Le Conseil européen a adopté des conclusions sur la Conférence sur l'avenir de l'Europe. Le président du Parlement européen, David Sassoli, a rappelé devant les chefs d'Etat ou de gouvernement que la Conférence serait l'une des priorités de la législature du Parlement européen et que ce dernier entendait jouer un rôle moteur dans son organisation et son déroulement, aux côtés du Conseil et de la Commission. Les institutions se préparent à l'organiser. Ainsi, une communication de la Commission et une résolution du Parlement européen sont attendues en janvier 2020. Le Conseil européen a demandé à la future présidence croate d'établir une position du Conseil sur le contenu, la portée, la composition et le fonctionnement d'une telle conférence, en coordination avec le Parlement européen et la Commission.

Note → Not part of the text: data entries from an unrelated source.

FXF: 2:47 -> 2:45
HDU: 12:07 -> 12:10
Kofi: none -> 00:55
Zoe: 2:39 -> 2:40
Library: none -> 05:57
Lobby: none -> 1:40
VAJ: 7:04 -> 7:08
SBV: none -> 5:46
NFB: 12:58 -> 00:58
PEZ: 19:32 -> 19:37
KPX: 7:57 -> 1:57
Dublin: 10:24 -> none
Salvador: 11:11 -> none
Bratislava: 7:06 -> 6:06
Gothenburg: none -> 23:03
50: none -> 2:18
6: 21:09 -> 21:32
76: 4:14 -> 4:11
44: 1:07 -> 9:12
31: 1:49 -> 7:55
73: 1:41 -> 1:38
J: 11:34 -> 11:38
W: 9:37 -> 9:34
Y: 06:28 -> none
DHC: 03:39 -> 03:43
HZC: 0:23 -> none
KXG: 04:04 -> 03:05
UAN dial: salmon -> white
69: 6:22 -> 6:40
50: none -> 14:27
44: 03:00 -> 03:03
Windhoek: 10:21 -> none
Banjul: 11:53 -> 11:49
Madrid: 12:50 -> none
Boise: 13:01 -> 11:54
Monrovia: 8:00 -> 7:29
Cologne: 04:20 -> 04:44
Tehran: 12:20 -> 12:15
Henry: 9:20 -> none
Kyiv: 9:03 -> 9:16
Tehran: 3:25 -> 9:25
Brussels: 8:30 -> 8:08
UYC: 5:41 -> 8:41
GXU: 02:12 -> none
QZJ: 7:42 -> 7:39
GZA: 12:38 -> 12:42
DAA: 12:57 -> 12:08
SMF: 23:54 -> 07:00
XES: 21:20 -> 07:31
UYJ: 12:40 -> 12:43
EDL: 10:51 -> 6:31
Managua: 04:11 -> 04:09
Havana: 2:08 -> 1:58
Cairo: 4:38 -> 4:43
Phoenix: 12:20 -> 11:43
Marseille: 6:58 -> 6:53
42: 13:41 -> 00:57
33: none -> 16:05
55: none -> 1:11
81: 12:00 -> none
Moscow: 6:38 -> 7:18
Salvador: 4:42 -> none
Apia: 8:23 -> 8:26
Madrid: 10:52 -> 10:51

À nos yeux, la Conférence doit examiner trois questions essentielles. D'abord, nous devons changer nos méthodes de travail avec les citoyens. Nous ne devons pas tant créer une nouvelle chambre que prendre en compte la voix des citoyens. Nous pensons que le modèle de la convention climatique française, avec un tirage au sort de citoyens, qui ont travaillé avec des experts, peut permettre de prendre des décisions au niveau européen.

Par ailleurs, nous devons répondre à la défiance démocratique qui se nourrit de plusieurs facteurs. Il faut ainsi examiner le sujet des conflits d'intérêts et de la transparence. Nous avons appelé à créer une sorte de comité d'éthique ou de haute autorité de la vie publique européenne, afin de franchir un cap de crédibilité. Il faut également étudier le financement des partis européens, qui peuvent être soutenus, par des biais détournés, par des entreprises privées voire des puissances étrangères. Pour répondre à la question de l'ingérence étrangère dans nos élections, nous avons proposé la création d'une agence européenne de la démocratie, notamment pour faire de la veille sur les réseaux sociaux. Il nous faudra soulever en outre la question des listes transnationales, qui nous semblent un pas important en vue de la création d'un espace démocratique européen plus intégré. La question des Spitzenkandidaten doit être réglée, afin de rendre l'attribution des postes plus lisible.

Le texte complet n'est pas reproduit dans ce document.